▸ **Task details**
The records below are to be copied word for word, with every picture left out.

▸ **Supplied records**
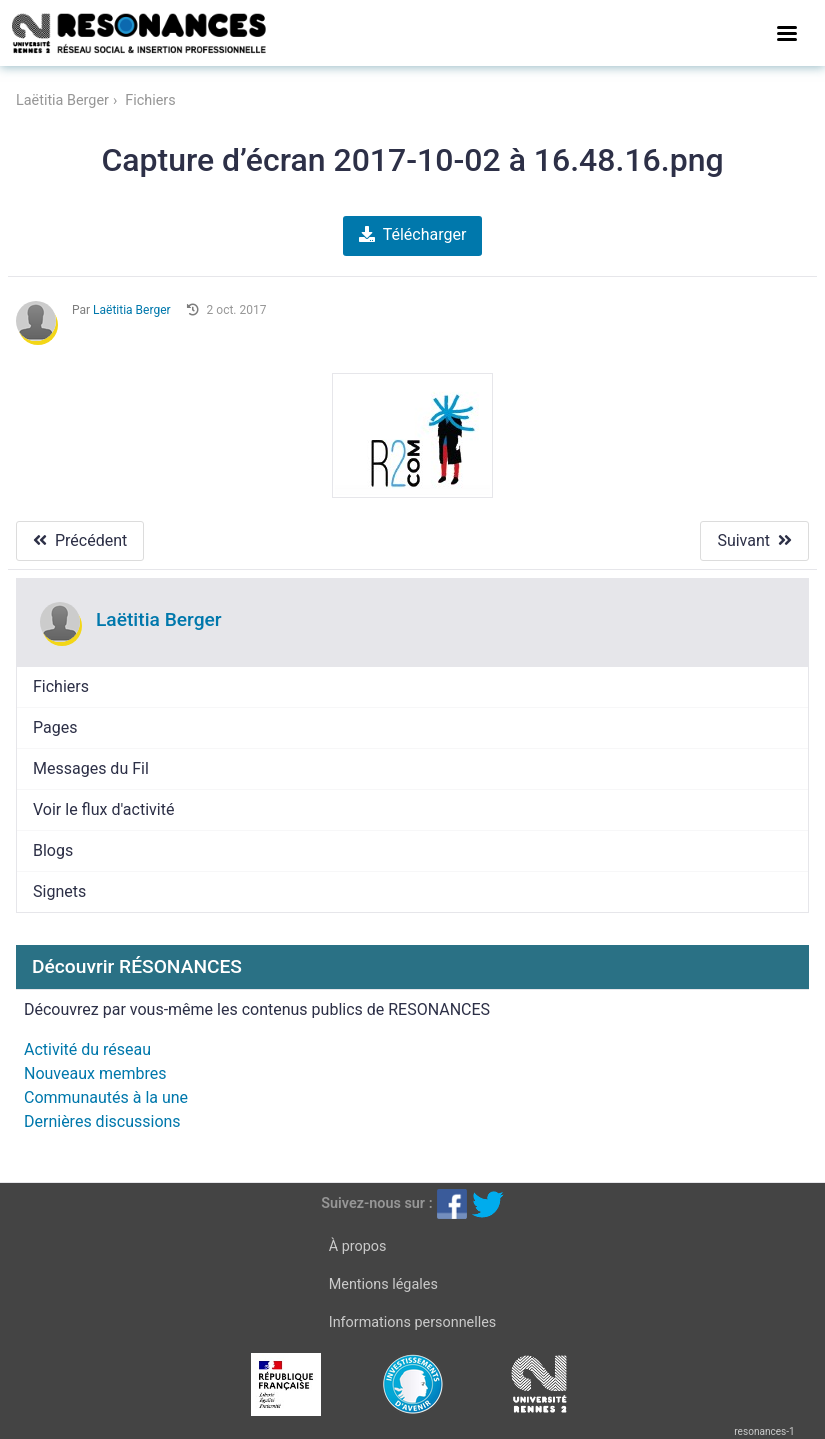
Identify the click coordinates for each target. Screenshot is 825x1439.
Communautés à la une (106, 1097)
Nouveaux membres (95, 1073)
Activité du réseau (87, 1049)
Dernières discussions (102, 1121)
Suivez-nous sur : (376, 1203)
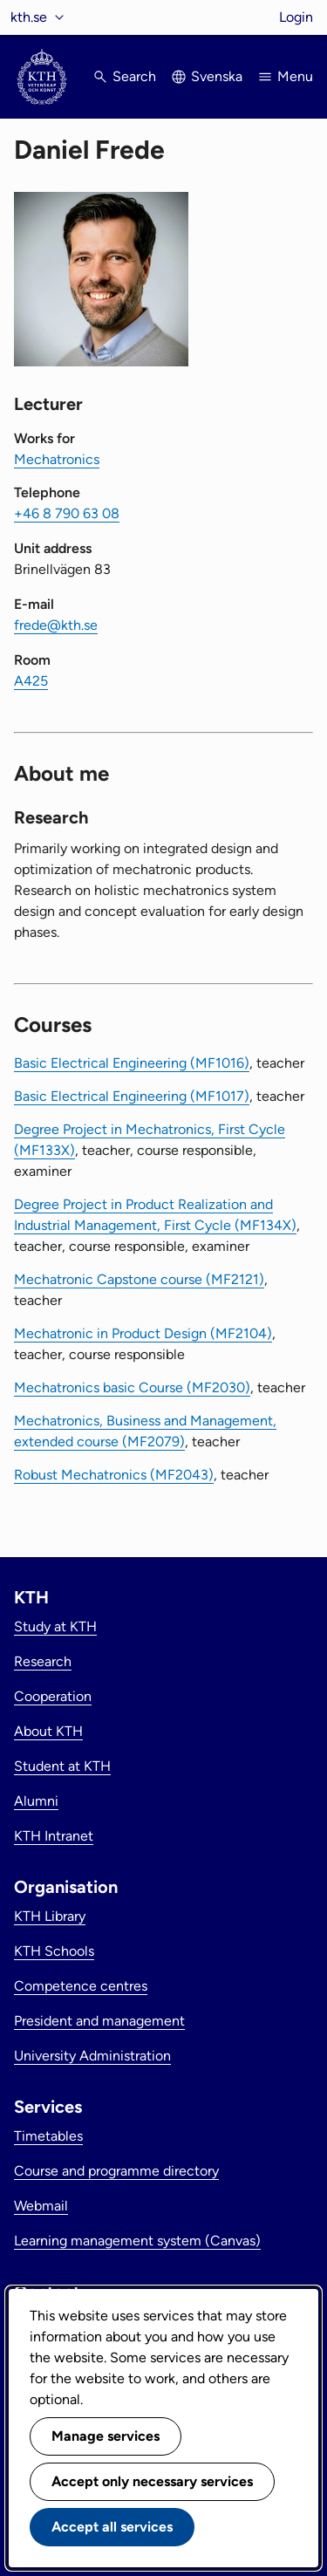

▸ **Your solution**
Identify the click coordinates for each target. Screenshot is 825x1439.
Communautés à la une (106, 1097)
Nouveaux membres (95, 1073)
Activité du réseau (87, 1049)
Dernières discussions (102, 1121)
Suivez-nous sur : (376, 1203)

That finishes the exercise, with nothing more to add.